Aprendi que não é porque eu te amo que preciso concordar com você, ou te querer sempre por perto, não é porque discordo que deixei de amar, não é porque não quero mais participar que deixei de amar.
Quando há uma diferença entre as partes, exemplo: você discorda da sua mãe, ela discorda de você, vocês não deixam de se amar por isso, são apenas ponto de vista divergentes, ponto.
Deu trabalho crescer, não vou mentir, para eu descrever a sensação é como naquele texto de Rubem Alves sobre a pipoca, me senti exatamente como aquele milho no calor de uma panela que me fez explodir. E depois da explosão eu senti que a partir daquele dia minha vida tinha mudado.
Não olho mais pro lado, nem ligo para ofensas gratuitas, olho pra dentro e percebo a paz.
Eu simplesmente em 2017 me tornei eu.
Agradeço a todas as pessoas, sem a mínima exceção, por serem exatamente como são. Se não fosse elas eu não seria eu. Sou a mistura de todas em todos os traços de suas personalidades, e quer saber? Fiquei com o melhor delas!
Aprendi que o que desejo para mim, primeiro eu devo ofertar, que as vezes escorrego mais não me cobro mais tanto, porque sei que sou imperfeita, parei de ser cruel comigo mesma.
Que a busca é minha e de mais ninguém, é uma luta solitária da gente com a gente mesmo.
Não sou quem fui ontem, nem serei amanhã o que sou hoje, aprendi o significado da flexibilidade.
Aprendi que problemas vão sempre existir, mudei o foco, hoje olho para a solução deles.
Observo se estou ‘chocando ovo de cuco’ ou mantendo sal no copo, e ascendo vela como símbolo da luz do ser humano e não por achar que o próprio ato a trará .
Entre outras que aprendi, esse ano me ensinou a conviver com a morte em todos os seus sentidos.
Desapeguei da idéia de posse, ou de controle.
Aprendi a agradecer,foi a melhor das minhas lições!
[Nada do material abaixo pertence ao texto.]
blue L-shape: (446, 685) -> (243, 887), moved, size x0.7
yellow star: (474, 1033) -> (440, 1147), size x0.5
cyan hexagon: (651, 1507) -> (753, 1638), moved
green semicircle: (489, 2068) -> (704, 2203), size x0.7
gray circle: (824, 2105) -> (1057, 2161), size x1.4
Agradeci por conviver com pessoas especiais em meu coração, que hoje em outro plano, fizeram parte da minha vida.
Aprendi que estamos de passagem e que aproveitar ao máximo qualquer oportunidade de estar presente é a melhor opção.
Que em um dia tudo muda!
Que felicidade é uma escolha, que conhecimento te liberta, que liberdade te ensina.
Que dar a cara pra bater é uma incrível oportunidade, se fazer uso da humildade, de amadurecer.
Aprendi a falar de vez em quando e que o silêncio tem sua voz.
Que não preciso de rótulos!
Que pra vir o novo, o antigo deve morrer.
Que nem toda morte é ruim.
Que criar algo é simplesmente incrível.
Que chorar faz bem
E rir melhor ainda.

Que coisas ruins acontecem, mais a forma de olha-las mudou. Derrepente me enxergei sendo uma pessoa feliz passando por um momento triste. Compreendi? !
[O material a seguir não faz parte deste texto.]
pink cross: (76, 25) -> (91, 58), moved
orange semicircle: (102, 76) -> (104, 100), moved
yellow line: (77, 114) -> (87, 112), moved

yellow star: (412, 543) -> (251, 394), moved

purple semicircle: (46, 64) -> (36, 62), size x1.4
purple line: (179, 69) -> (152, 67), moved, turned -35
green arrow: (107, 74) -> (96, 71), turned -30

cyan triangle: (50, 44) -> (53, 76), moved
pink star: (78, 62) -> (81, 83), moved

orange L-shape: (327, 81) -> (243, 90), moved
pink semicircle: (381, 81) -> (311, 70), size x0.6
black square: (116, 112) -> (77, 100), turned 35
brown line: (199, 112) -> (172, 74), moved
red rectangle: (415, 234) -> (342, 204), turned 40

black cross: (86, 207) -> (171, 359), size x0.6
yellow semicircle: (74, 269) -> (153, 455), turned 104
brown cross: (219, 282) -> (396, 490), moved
Que pessoas boas existem e iluminam nossas vidas e as más modificam ela, se é pro bem ou pro mau só depende de nós.

Se me olhar por fora, continuo a mesma, mas por dentro algo em mim mudou.

Aprendi que nada é o que parece ser, e o que é , é mais simples do que parece.

Que a saudade dói, que a ferida sara, que gosto de ficar sozinha e que odeio comer só.

Que a realidade é uma ilusão, que temos um poder enorme dentro de nós, que o dinheiro é sim importante, que tenho que trabalhar minha impaciência.

Aprendi que não sei de nada, que é bom ser bom,que coincidências não exitem, que escolher é melhor que apenas aceitar.

Não tenho mais medo da platéia e sem querer ser cliché mais ja sendo, aprendi que muitas pessoas podem me amar pelo que eu sou e muitas outras me odiar pelo mesmo motivo.

Ainda sou eu, mais algo em mim mudou.